• **What is required**
Copy the final lines exactly, starting at the one that contains "الجزائر تحي اليوم" and ending with the last line of the listing below. Pictures are not part of the copy.

· · · · · · ·

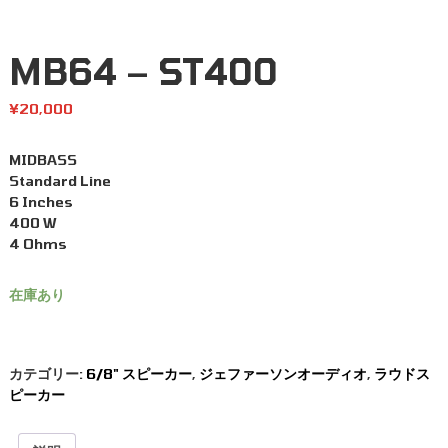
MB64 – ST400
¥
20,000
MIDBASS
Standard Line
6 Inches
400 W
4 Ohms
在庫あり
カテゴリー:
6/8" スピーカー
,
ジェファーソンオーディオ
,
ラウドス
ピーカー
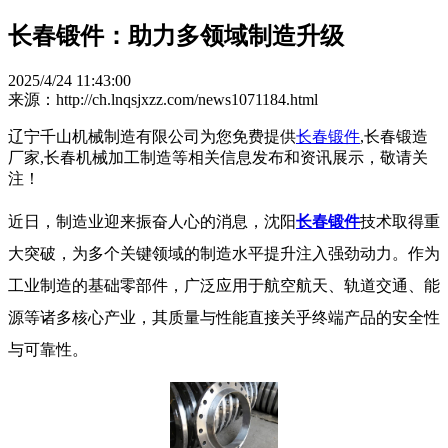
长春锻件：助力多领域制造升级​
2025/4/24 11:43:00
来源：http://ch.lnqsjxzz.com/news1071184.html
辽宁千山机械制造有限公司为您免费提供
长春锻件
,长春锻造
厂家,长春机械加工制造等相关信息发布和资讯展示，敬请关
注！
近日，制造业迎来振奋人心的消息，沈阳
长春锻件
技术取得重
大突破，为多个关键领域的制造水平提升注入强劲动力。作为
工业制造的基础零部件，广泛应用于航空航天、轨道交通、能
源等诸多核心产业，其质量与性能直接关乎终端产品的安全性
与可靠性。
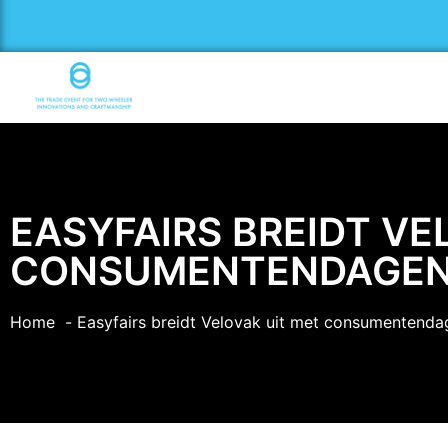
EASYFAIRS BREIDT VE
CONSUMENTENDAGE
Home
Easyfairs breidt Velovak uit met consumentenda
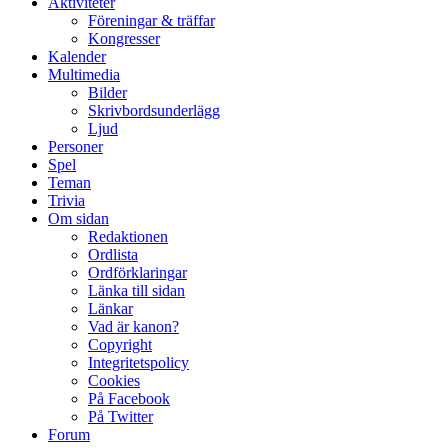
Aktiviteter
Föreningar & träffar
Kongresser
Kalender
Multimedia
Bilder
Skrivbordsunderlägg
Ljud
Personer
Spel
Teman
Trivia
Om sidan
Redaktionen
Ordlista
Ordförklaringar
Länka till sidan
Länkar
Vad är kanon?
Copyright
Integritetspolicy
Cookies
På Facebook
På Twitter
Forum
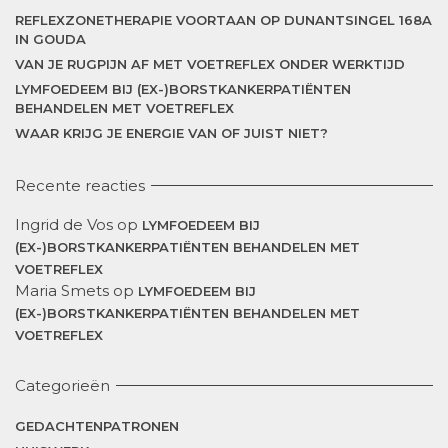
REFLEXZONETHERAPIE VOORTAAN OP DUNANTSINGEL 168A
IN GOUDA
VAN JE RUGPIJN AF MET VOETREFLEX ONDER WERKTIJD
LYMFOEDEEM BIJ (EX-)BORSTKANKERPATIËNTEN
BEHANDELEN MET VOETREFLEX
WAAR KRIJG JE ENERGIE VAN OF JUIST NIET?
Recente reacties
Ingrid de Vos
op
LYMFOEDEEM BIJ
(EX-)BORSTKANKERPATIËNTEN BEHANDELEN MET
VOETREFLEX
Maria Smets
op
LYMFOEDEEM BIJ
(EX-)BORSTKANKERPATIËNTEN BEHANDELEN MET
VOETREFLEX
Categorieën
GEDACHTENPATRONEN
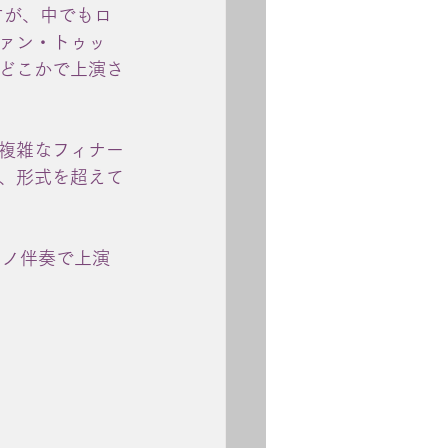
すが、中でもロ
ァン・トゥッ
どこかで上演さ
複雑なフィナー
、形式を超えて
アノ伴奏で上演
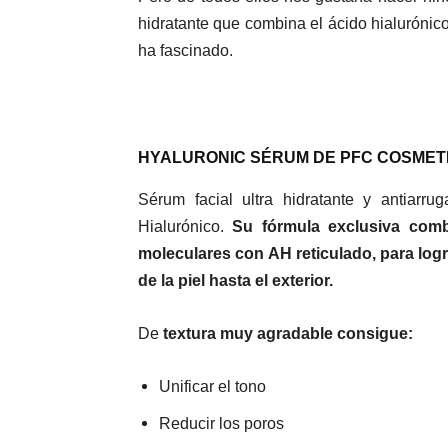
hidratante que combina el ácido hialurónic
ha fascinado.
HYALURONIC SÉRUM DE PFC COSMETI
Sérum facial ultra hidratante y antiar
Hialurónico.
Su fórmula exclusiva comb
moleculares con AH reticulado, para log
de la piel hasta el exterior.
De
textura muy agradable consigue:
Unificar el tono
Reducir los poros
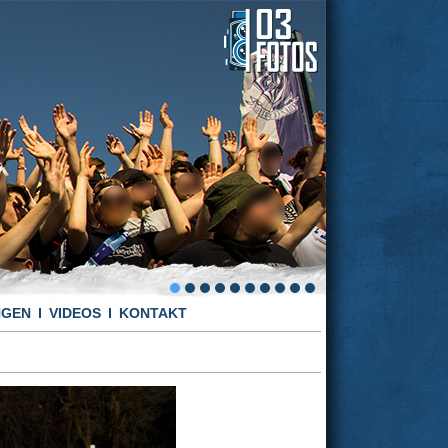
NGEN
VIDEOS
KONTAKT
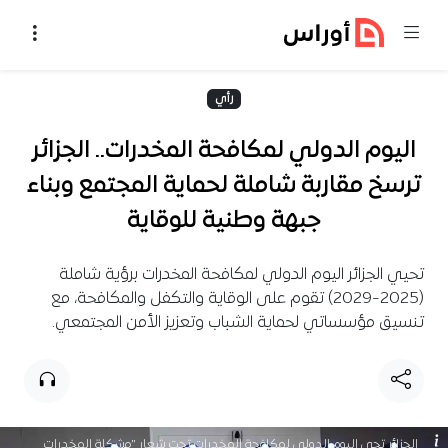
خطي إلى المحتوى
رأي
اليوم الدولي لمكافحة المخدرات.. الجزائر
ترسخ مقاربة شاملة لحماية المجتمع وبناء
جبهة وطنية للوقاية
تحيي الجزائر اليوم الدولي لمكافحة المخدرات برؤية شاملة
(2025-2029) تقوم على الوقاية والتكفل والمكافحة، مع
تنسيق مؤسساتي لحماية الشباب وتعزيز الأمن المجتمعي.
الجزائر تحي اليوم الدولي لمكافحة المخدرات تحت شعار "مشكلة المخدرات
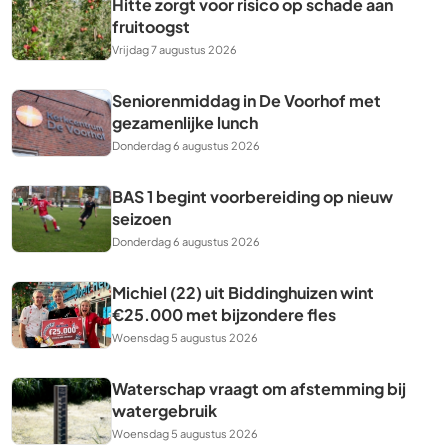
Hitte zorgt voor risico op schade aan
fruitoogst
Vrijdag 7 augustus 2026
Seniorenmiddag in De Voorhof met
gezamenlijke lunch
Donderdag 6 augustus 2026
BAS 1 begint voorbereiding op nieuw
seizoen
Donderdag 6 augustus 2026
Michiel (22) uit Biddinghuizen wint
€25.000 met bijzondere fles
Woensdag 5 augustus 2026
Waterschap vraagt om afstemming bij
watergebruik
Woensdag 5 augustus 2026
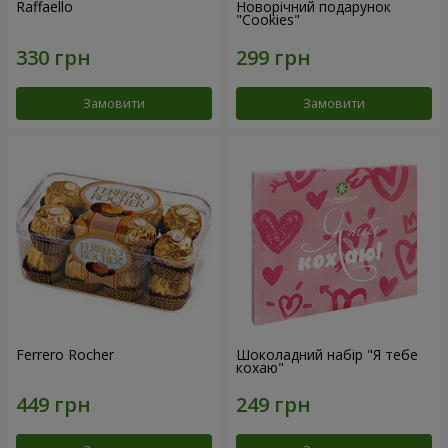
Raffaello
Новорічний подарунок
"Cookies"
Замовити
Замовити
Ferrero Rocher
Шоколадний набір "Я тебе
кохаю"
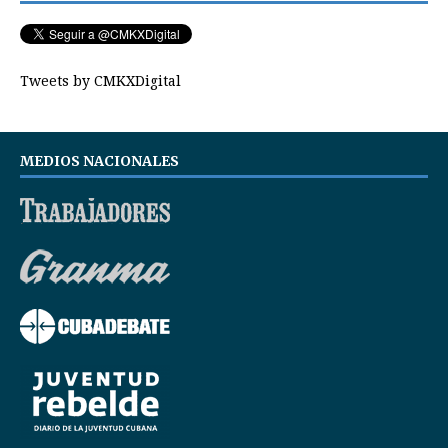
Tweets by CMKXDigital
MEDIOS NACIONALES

· · · · · · ·

• **Worked solution**
الجزائر تحي اليوم الدولي لمكافحة المخدرات تحت شعار "مشكلة المخدرات
Hitte zorgt voor risico op schade aan
fruitoogst
Vrijdag 7 augustus 2026
Seniorenmiddag in De Voorhof met
gezamenlijke lunch
Donderdag 6 augustus 2026
BAS 1 begint voorbereiding op nieuw
seizoen
Donderdag 6 augustus 2026
Michiel (22) uit Biddinghuizen wint
€25.000 met bijzondere fles
Woensdag 5 augustus 2026
Waterschap vraagt om afstemming bij
watergebruik
Woensdag 5 augustus 2026
Raffaello
Новорічний подарунок
"Cookies"
Замовити
Замовити
Ferrero Rocher
Шоколадний набір "Я тебе
кохаю"
Tweets by CMKXDigital
MEDIOS NACIONALES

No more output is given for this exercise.